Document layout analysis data
=== Begin Enclosure ===
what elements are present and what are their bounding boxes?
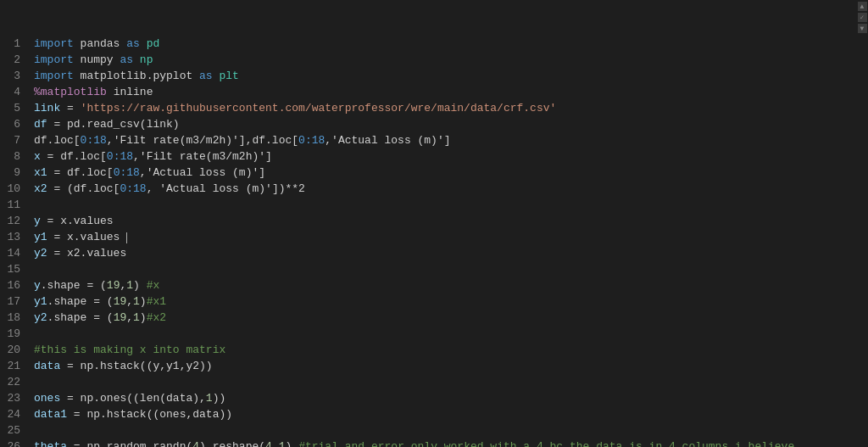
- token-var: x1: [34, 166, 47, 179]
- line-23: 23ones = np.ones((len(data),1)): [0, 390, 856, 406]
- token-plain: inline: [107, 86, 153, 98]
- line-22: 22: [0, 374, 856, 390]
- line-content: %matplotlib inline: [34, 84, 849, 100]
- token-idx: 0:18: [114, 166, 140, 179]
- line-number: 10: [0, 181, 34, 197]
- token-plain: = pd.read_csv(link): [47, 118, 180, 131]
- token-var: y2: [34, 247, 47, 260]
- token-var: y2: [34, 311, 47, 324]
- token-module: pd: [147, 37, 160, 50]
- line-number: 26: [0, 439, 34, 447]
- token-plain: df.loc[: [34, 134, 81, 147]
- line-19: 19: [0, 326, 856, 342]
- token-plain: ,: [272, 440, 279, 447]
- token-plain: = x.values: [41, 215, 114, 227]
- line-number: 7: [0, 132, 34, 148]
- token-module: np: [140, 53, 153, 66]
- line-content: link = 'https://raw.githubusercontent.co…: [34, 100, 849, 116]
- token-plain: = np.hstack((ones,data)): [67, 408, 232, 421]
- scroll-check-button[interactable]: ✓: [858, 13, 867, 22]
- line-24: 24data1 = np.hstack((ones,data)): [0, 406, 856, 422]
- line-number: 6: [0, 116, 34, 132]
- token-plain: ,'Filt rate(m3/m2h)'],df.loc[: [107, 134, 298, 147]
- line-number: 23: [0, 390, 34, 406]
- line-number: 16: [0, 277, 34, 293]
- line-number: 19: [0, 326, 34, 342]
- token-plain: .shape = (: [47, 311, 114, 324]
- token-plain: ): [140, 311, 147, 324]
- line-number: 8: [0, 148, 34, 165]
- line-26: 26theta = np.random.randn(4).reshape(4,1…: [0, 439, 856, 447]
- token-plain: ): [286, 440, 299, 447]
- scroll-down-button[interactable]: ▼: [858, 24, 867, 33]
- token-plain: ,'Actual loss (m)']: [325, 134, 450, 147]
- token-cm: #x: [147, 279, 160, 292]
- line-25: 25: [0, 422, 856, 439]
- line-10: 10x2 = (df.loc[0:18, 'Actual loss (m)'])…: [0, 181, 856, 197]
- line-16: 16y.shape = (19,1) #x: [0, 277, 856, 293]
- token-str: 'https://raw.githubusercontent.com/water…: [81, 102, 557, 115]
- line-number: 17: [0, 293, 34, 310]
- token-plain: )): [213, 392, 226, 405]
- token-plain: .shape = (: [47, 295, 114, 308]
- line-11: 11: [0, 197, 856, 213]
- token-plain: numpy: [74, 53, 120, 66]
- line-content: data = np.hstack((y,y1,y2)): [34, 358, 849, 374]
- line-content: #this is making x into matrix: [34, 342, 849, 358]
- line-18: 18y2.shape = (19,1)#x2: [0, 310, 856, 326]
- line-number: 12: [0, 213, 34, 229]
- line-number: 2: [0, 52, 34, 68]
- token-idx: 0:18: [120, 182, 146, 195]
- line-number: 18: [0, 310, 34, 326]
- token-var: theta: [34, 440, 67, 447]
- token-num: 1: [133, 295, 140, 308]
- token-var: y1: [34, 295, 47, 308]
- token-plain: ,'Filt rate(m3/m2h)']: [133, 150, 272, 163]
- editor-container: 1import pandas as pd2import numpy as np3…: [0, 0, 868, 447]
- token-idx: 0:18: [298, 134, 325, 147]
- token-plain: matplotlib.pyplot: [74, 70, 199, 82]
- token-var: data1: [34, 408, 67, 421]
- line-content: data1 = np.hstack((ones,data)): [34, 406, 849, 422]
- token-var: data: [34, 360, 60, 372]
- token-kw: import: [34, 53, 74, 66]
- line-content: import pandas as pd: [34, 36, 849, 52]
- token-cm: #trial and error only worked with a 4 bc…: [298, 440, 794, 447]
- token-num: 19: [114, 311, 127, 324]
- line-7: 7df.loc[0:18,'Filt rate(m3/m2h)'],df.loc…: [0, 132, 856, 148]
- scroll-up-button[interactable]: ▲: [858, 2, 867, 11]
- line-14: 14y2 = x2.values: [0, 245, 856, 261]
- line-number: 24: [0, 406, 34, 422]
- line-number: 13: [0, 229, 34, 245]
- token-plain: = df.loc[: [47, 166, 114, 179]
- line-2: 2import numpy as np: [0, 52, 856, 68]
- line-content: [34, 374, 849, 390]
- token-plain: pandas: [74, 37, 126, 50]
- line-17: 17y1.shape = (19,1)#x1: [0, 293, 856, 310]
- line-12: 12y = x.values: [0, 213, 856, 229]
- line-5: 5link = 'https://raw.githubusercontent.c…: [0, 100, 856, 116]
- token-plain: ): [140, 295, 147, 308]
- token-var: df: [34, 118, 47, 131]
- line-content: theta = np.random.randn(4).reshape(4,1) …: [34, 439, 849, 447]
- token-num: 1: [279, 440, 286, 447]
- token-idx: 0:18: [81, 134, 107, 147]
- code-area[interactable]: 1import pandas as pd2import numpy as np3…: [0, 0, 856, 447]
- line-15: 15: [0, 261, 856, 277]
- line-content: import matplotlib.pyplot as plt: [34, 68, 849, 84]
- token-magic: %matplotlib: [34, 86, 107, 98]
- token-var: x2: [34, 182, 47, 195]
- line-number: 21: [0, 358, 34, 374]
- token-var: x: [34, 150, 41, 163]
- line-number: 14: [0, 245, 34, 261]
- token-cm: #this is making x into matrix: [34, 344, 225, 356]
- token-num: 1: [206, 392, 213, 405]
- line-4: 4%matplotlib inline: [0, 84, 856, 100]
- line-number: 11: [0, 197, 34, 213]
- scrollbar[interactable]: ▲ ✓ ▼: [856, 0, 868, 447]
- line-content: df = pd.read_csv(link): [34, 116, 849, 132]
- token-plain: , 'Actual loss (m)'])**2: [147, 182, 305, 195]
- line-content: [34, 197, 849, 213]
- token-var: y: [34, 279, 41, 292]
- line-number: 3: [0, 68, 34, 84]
=== End Enclosure ===
=== Begin Enclosure ===
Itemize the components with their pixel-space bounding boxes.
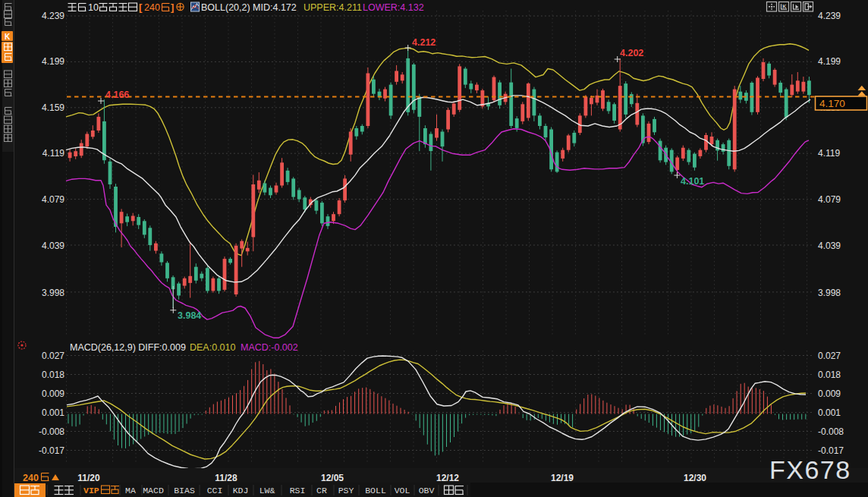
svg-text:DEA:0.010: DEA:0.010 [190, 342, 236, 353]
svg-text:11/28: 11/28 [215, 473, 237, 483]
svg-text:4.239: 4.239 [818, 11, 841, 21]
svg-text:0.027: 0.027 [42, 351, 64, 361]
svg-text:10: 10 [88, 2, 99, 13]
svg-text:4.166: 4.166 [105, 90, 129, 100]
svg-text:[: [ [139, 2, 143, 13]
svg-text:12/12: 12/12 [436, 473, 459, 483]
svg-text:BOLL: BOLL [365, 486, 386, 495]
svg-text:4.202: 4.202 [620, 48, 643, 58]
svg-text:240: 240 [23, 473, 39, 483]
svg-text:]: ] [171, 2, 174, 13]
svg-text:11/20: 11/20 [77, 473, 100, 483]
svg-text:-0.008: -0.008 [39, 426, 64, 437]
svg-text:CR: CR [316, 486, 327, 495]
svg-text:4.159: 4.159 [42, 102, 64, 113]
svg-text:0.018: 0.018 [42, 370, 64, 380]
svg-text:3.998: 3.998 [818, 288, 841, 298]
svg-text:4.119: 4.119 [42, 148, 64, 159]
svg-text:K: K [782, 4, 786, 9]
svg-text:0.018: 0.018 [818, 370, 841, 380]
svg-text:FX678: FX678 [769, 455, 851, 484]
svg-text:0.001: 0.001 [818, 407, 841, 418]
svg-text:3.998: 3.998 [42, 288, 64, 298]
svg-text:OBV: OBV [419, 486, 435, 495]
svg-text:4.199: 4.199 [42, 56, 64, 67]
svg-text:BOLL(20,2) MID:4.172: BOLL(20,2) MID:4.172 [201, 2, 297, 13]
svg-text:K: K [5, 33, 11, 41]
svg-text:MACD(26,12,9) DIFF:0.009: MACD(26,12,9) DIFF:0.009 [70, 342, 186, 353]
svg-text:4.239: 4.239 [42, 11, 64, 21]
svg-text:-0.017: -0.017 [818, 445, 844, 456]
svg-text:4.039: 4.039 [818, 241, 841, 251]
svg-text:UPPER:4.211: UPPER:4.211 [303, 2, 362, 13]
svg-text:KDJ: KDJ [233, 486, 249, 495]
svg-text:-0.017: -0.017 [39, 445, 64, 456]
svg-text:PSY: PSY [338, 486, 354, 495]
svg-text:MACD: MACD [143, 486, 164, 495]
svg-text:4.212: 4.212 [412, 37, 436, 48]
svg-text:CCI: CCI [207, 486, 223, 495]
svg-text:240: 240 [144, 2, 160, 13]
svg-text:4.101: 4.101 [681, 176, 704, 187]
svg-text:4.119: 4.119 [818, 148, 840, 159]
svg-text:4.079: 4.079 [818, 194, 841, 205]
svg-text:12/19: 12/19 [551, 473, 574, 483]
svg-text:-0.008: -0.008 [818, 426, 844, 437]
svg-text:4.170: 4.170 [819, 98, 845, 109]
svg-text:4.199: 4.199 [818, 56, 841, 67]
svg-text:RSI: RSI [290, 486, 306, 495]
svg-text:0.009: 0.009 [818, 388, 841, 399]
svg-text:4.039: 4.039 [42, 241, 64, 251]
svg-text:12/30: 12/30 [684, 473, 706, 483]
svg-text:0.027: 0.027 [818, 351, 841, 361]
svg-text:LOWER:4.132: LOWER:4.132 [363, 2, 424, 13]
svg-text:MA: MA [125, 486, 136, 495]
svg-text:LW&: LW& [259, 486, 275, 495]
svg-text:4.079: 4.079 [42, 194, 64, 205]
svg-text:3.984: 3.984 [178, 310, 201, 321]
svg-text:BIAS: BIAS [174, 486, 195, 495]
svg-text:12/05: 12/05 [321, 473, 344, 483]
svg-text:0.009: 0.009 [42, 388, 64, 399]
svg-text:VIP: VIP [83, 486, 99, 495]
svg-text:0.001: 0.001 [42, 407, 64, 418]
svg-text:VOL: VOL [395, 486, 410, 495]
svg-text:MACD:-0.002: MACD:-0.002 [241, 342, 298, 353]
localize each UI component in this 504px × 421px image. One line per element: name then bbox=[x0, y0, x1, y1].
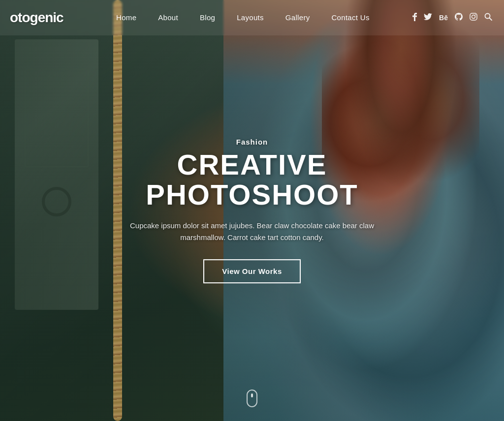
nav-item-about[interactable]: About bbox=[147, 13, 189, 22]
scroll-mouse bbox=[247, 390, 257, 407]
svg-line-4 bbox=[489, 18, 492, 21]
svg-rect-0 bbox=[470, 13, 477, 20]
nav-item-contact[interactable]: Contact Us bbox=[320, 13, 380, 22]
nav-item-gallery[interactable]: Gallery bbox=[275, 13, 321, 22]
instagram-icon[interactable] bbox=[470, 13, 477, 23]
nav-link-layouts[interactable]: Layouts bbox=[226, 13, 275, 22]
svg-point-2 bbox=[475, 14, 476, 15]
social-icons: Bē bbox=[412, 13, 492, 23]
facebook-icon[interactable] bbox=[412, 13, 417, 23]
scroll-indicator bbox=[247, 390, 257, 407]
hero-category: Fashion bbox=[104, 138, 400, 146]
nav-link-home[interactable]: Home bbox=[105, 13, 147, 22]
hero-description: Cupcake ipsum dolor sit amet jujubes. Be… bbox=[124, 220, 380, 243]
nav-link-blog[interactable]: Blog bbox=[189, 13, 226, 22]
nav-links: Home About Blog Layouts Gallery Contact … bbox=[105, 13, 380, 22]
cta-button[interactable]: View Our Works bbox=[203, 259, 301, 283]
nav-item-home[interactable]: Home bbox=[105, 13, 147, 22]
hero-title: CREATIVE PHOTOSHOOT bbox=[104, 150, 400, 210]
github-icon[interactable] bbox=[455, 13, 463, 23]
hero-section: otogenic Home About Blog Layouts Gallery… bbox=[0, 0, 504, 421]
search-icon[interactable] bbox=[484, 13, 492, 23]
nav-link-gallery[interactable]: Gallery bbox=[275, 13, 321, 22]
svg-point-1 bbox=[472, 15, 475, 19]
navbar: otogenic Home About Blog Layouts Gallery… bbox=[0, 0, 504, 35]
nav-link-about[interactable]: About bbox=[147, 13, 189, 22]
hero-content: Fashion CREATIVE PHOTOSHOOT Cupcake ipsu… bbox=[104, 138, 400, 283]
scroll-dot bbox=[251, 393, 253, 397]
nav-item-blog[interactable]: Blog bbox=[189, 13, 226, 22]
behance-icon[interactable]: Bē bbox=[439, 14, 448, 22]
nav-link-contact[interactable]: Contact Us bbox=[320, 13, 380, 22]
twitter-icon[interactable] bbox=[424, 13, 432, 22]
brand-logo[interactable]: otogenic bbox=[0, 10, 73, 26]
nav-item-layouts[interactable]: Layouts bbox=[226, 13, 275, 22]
=== End Enclosure ===
**INSTRUCTIONS TO FOLLOW**: Return the count of lines in the entries above that include the word "PHOTOSHOOT", without any added text.

**PROBLEM SOLUTION**: 2